==== DATA SUPPLIED

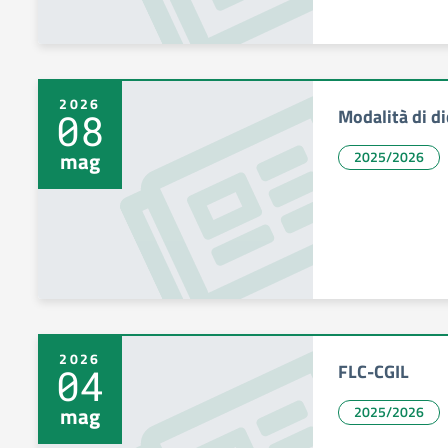
2026
Modalità di di
08
mag
2025/2026
2026
FLC-CGIL
04
mag
2025/2026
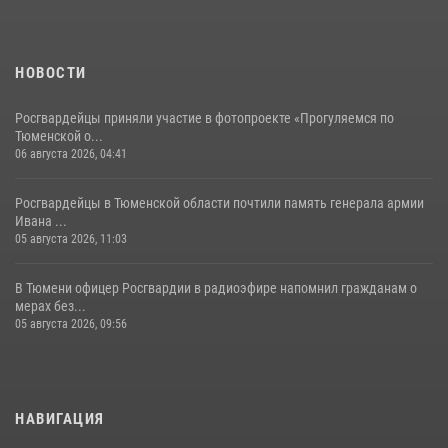
НОВОСТИ
Росгвардейцы приняли участие в фотопроекте «Прогуляемся по
Тюменской о...
06 августа 2026, 04:41
Росгвардейцы в Тюменской области почтили память генерала армии
Ивана ...
05 августа 2026, 11:03
В Тюмени офицер Росгвардии в радиоэфире напомнил гражданам о
мерах без...
05 августа 2026, 09:56
НАВИГАЦИЯ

========

*WHAT TO WORK ON*: Copy out exactly the lines between the line with "В Тюмени офицер" and the last line of the entries, counting both of those lines.

*ANSWER TO THIS EXERCISE*:
В Тюмени офицер Росгвардии в радиоэфире напомнил гражданам о
мерах без...
05 августа 2026, 09:56
НАВИГАЦИЯ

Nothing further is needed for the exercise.